Determination of the main pathogenic factor and the role of other microbial candidates is a very important 
study. This report shares results of a metagenome analysis on bacterial diversity at community level that has 
been one of critical research efforts on EMS/AHPND in Vietnam in recent time.
A total of 7 metagenomic samples were extracted from farmed penaeid shrimp hepatopancrea tissues 
including 2 samples of healthy shrimp populations and 5 others of infected shrimps at regions of 16S rDNA, 
recA, and rpoB were sequenced by Illumina HiSeq technology. The DNA metagenome analysis revealed 
a wide range of bacteria groups up to 63/171 genera on healthy and infected shrimp hepatopancreatic 
samples, respectively. The mainly dominant bacteria (percentage on healthy/infected samples, respectively) 
were Pseudomonas (0.74/76.59%), Stenotrophomonas (0/13.44%), Enterobacter (0/1.75%), and especially 
Vibrio (0/1.28%). The routine pathogens such as Aeromonas, Enterobacter, Samonella, Vibrio were not found 
in hepatopancreatic samples of healthy shrimps. Remarkable differences in this study compared to other 
previous reports will be discussed with a focus on the factor Vibrio parahaemoluticus and the mechanism of 
transmission in relevance to prevention of the disease.
Keyword: penaeid shrimp, EMS/AHPND, metagenome, bacterial diversity
1 Research Institute for Aquaculture No. 3 - Corresponding email: hnphuc@ria3.vn
2 Institute of Biotechnology – Vietnam Academy of Science and Technology
I. INTRODUCTION
An emerging disease occured with serious 
loss to shrimp aquaculture in Asia since 2009. 

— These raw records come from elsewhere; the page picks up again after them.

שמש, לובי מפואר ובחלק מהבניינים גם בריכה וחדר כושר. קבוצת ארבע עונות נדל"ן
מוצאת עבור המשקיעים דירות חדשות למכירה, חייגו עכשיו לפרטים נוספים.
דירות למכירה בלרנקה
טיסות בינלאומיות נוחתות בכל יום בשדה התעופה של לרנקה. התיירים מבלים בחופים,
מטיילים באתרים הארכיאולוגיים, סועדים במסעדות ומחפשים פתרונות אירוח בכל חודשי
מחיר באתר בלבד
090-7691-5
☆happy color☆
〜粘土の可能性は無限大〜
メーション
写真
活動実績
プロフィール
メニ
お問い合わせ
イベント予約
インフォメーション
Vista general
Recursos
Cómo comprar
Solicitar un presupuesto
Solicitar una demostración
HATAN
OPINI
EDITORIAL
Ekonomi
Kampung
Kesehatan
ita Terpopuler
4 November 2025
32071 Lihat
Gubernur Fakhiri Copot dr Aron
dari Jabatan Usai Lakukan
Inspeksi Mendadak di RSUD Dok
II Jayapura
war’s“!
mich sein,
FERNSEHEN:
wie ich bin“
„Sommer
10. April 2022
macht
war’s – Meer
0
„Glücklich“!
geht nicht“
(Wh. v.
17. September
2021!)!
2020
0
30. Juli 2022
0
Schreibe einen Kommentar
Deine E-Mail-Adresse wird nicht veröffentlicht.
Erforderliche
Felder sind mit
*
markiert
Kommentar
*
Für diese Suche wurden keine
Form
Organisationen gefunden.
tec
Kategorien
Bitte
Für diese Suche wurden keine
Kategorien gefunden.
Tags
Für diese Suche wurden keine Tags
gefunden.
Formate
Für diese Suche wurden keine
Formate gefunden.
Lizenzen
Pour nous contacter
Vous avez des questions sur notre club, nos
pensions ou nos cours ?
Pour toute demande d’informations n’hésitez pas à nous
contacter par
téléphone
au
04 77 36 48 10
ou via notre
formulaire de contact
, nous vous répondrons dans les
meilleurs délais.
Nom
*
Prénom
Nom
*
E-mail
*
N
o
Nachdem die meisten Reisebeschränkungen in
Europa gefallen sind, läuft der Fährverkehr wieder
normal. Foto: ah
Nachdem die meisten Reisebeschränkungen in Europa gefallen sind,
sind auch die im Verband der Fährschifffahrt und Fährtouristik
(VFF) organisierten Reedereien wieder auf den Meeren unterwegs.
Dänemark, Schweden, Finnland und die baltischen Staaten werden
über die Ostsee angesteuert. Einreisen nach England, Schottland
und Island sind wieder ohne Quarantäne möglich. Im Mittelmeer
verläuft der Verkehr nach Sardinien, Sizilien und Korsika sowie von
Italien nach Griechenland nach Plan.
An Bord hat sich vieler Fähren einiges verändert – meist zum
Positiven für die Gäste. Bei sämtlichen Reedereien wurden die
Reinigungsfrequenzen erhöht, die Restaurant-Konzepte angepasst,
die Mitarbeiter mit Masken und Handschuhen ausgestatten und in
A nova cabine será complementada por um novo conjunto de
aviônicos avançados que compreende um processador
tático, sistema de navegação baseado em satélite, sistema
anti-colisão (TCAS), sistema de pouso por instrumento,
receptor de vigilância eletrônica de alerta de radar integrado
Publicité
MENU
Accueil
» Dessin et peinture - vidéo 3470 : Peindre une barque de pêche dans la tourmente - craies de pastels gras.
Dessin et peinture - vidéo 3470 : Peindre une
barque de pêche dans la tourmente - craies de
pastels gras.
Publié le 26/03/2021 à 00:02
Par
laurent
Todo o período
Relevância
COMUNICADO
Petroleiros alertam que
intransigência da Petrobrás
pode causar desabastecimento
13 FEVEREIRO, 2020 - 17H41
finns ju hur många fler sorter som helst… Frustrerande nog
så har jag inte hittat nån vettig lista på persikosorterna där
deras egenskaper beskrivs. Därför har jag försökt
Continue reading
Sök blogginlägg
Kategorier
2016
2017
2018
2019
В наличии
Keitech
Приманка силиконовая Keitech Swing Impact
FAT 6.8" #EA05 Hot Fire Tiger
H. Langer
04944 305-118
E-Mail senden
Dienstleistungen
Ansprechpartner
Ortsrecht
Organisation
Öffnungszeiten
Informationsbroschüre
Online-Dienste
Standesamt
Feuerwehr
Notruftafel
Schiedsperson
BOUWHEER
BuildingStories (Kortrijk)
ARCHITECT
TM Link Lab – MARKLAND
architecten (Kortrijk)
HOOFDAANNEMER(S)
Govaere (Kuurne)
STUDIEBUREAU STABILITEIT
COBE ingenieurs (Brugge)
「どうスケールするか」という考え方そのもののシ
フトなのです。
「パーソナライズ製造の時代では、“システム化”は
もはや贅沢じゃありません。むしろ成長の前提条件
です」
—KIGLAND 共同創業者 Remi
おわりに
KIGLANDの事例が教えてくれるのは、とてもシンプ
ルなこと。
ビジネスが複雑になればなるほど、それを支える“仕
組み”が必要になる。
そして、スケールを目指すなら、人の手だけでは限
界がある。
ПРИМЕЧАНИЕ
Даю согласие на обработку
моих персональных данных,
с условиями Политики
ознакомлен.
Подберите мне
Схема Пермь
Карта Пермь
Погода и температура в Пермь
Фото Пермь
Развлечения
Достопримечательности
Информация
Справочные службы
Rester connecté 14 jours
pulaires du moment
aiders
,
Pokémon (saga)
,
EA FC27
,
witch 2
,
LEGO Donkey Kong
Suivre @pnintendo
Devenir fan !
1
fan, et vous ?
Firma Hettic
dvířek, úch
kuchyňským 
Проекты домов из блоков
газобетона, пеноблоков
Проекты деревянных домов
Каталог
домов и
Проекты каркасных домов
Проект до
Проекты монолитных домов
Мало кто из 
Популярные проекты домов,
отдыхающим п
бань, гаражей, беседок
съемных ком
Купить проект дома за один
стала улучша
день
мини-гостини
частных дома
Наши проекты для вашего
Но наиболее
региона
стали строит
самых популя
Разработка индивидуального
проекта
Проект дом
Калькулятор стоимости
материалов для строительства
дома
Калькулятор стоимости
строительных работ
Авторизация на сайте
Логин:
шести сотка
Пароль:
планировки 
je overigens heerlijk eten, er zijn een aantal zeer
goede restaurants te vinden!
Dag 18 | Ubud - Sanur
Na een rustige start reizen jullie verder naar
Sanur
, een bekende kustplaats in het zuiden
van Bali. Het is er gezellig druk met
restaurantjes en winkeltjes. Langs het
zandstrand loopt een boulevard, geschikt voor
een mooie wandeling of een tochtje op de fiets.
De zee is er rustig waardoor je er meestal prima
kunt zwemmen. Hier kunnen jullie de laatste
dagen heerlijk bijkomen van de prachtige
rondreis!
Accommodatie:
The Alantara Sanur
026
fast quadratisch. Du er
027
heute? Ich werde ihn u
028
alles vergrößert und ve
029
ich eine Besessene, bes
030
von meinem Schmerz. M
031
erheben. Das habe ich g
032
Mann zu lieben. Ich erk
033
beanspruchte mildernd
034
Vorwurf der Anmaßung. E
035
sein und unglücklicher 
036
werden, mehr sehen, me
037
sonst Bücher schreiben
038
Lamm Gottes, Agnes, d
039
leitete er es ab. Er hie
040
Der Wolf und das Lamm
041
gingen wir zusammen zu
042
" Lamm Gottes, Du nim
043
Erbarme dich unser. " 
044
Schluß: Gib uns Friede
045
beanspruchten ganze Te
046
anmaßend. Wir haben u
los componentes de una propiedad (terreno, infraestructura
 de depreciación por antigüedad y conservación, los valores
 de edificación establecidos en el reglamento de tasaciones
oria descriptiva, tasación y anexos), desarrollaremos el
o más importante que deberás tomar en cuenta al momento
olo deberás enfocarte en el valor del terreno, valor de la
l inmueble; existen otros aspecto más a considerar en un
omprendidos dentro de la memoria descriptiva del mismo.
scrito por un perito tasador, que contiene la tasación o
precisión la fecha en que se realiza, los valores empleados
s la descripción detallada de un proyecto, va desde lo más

The outbreake of the disease so called Early 
Mortality Syndrome (EMS), and later defined 
as Acute Hepatopancreatic Necrosis Disease 
(AHPND) spread rapidly to Malaysia (2010), 
Vietnam (2011), Thailand (2012), and Mexico 
(2013) (Lightner et al., 2012; Leano and Mohan, 
2012; Zorriehzahra and Banaederakhshan, 
2015). The important effect of EMS/AHPND 
to shrimp production in the region has been 
very significant. In particular, it caused 22% 
shrimp production dicrease in China and 50% 
in Thailand in 2013. In general, EMS/AHPND 
epidemic made global shrimp production lower 
than expectation 23% (Chamberlain, 2013). In 
Vietnam, more than 81,000 ha of shrimp farms 
in Mekong Delta was lost due to EMS in the 
years 2011-2012 (Periodical report of Directorate 
of Fisheires, 2012). Several emergent efforts 
were done that led to preliminary conclusion 
of biotic toxins as causative factors of 
EMS/AHPND. The first brief metagenomic 
survey done by Centex Shrimp, Thailand 
showed unexpected results of finding 5 bacterial 
genera nerver known in shrimp previously. 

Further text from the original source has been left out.